**What this task involves:** Reproduce, character for character, the entries from their opening line through the line with "Industrial Display Solutions".

**Records supplied:**
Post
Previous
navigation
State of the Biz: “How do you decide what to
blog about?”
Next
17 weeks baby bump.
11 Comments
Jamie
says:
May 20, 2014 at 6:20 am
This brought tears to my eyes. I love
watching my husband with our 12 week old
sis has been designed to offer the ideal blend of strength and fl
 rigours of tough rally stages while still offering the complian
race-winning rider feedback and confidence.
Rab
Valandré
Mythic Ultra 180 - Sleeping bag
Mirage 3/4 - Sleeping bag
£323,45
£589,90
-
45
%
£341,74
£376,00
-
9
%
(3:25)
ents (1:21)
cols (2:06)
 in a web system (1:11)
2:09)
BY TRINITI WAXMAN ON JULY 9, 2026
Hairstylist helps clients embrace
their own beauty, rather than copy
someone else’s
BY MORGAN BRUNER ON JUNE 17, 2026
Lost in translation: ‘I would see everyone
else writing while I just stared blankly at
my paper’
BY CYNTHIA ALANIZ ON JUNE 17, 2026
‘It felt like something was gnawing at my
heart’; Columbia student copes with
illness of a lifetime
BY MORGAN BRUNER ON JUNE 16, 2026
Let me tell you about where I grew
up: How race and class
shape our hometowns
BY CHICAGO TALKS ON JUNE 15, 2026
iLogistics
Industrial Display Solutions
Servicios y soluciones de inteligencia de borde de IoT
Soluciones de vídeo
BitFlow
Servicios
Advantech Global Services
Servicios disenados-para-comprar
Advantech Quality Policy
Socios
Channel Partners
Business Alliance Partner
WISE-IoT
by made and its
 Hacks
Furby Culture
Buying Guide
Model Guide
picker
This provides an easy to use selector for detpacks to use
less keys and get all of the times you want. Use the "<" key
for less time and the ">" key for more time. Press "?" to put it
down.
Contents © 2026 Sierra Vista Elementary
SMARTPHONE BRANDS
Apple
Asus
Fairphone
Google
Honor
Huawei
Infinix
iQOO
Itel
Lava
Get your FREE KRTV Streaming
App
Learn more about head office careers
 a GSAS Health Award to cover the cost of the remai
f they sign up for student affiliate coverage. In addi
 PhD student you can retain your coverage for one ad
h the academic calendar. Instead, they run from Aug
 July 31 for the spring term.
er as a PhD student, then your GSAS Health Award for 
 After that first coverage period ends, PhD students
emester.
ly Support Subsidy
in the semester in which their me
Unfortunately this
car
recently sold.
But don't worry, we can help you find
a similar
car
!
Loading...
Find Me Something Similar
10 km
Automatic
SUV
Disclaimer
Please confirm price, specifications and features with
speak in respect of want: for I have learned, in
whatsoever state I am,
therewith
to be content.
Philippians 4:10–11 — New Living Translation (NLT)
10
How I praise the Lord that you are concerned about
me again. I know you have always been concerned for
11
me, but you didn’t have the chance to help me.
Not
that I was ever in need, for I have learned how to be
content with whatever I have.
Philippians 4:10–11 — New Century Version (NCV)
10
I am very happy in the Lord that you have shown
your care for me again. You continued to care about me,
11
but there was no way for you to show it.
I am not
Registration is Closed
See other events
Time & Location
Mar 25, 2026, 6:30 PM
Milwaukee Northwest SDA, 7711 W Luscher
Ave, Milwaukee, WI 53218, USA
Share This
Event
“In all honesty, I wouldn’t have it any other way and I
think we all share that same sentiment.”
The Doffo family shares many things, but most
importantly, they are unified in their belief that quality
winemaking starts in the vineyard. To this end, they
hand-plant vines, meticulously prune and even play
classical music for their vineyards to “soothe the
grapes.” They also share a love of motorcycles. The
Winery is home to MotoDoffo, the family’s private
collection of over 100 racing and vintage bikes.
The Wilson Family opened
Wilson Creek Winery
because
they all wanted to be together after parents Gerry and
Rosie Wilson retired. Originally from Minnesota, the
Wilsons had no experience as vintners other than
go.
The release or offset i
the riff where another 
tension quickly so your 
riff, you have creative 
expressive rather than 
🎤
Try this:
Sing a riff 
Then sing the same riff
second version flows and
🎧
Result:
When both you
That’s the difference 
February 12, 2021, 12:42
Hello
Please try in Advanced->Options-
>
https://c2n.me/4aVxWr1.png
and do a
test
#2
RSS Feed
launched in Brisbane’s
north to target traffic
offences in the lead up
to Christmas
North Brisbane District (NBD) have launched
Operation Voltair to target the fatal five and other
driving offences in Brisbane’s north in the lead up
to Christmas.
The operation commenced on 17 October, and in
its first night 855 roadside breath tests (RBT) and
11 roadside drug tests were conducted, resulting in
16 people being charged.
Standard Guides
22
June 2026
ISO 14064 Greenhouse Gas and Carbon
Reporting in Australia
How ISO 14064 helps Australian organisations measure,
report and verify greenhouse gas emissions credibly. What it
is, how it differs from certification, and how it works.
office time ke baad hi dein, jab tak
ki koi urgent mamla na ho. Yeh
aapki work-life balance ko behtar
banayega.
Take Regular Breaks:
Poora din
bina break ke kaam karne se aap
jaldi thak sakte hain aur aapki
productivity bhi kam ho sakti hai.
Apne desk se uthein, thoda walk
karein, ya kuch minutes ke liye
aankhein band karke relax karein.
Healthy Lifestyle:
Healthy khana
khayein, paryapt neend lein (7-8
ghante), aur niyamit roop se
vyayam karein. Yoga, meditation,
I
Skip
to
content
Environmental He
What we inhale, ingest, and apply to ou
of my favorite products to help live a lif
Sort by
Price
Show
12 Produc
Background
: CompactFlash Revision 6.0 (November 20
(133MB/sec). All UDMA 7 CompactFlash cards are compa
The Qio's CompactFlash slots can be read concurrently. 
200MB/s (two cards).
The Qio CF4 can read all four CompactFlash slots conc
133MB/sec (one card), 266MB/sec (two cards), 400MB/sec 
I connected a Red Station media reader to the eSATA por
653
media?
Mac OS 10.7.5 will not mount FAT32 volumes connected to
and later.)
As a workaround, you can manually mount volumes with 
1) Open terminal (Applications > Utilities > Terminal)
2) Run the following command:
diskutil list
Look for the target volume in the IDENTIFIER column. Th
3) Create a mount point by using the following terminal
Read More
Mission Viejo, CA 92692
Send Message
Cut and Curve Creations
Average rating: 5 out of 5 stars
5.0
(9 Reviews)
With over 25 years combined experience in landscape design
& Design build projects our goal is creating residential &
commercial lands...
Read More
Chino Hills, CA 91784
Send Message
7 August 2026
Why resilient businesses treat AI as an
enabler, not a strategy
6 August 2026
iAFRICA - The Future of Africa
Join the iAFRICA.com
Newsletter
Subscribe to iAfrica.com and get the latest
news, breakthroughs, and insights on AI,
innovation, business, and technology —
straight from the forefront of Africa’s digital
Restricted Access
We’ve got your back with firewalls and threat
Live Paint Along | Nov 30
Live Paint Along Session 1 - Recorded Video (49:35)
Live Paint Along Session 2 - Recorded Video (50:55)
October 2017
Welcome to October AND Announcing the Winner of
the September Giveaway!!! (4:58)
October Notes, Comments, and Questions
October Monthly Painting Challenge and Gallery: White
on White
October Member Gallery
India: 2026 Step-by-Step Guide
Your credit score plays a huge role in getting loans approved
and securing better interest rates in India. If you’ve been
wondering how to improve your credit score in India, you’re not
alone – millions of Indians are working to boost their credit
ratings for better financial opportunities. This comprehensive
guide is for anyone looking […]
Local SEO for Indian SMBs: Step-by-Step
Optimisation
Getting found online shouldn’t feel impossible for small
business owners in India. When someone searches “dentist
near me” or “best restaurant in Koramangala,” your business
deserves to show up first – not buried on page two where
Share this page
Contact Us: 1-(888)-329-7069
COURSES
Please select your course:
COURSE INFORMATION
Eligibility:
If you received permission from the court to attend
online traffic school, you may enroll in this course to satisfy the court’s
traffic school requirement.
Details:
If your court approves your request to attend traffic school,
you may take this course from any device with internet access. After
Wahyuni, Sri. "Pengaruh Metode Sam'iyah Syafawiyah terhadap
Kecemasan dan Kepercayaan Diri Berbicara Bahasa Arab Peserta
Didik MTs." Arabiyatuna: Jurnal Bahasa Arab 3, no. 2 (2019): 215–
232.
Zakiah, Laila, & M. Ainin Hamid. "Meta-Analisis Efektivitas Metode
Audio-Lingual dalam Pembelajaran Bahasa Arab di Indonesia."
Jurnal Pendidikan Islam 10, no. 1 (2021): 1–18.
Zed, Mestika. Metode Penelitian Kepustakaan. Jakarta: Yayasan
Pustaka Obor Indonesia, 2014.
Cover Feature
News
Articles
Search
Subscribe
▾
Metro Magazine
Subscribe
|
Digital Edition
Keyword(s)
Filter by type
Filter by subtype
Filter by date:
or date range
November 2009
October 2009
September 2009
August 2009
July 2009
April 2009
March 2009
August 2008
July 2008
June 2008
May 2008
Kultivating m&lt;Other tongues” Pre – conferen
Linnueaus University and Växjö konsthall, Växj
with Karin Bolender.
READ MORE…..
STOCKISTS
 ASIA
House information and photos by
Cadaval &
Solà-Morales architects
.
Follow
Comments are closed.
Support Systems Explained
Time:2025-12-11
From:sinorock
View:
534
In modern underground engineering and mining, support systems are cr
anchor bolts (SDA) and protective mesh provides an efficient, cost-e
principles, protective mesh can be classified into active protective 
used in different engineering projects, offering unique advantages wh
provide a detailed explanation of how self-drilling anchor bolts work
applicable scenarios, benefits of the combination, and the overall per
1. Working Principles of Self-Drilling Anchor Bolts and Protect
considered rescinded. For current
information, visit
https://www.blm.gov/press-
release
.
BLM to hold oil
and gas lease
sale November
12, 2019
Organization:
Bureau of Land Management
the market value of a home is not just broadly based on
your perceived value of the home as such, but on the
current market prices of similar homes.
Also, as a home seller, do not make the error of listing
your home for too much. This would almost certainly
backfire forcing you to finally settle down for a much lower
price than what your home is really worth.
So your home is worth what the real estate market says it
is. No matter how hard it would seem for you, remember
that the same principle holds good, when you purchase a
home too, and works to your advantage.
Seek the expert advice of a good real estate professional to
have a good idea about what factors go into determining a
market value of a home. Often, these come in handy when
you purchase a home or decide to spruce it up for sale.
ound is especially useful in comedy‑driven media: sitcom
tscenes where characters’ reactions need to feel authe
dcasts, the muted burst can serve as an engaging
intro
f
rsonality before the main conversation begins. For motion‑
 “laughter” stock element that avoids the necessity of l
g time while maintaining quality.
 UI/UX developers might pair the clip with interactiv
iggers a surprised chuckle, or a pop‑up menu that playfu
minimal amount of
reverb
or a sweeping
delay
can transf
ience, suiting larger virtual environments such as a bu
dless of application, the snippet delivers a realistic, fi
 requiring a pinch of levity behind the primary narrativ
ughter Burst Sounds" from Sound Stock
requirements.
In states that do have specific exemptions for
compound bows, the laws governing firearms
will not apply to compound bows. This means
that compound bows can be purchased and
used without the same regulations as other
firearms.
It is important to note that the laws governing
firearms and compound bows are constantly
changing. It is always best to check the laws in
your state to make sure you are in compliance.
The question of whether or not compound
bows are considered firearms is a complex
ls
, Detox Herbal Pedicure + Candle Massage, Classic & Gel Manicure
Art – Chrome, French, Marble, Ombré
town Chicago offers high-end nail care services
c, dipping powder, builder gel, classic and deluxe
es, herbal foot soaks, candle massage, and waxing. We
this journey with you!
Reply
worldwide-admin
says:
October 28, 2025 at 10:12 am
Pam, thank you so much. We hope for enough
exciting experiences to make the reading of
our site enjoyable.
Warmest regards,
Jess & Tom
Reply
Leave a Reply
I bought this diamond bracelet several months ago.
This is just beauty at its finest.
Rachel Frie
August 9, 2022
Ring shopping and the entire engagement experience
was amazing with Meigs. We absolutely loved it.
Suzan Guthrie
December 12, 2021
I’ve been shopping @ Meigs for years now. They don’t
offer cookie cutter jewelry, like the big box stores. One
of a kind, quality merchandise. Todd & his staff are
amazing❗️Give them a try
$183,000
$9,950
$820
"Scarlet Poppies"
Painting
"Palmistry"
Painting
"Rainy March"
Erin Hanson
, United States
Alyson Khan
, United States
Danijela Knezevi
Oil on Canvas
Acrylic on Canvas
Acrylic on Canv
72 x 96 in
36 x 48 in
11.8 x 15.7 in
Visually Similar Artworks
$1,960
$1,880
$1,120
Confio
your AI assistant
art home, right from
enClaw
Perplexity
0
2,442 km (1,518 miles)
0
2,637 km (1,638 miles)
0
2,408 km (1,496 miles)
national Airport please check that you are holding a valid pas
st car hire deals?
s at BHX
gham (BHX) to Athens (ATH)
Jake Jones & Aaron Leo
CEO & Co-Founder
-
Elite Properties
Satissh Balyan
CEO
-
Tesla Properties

**Result for this exercise:**
Post
Previous
navigation
State of the Biz: “How do you decide what to
blog about?”
Next
17 weeks baby bump.
11 Comments
Jamie
says:
May 20, 2014 at 6:20 am
This brought tears to my eyes. I love
watching my husband with our 12 week old
sis has been designed to offer the ideal blend of strength and fl
 rigours of tough rally stages while still offering the complian
race-winning rider feedback and confidence.
Rab
Valandré
Mythic Ultra 180 - Sleeping bag
Mirage 3/4 - Sleeping bag
£323,45
£589,90
-
45
%
£341,74
£376,00
-
9
%
(3:25)
ents (1:21)
cols (2:06)
 in a web system (1:11)
2:09)
BY TRINITI WAXMAN ON JULY 9, 2026
Hairstylist helps clients embrace
their own beauty, rather than copy
someone else’s
BY MORGAN BRUNER ON JUNE 17, 2026
Lost in translation: ‘I would see everyone
else writing while I just stared blankly at
my paper’
BY CYNTHIA ALANIZ ON JUNE 17, 2026
‘It felt like something was gnawing at my
heart’; Columbia student copes with
illness of a lifetime
BY MORGAN BRUNER ON JUNE 16, 2026
Let me tell you about where I grew
up: How race and class
shape our hometowns
BY CHICAGO TALKS ON JUNE 15, 2026
iLogistics
Industrial Display Solutions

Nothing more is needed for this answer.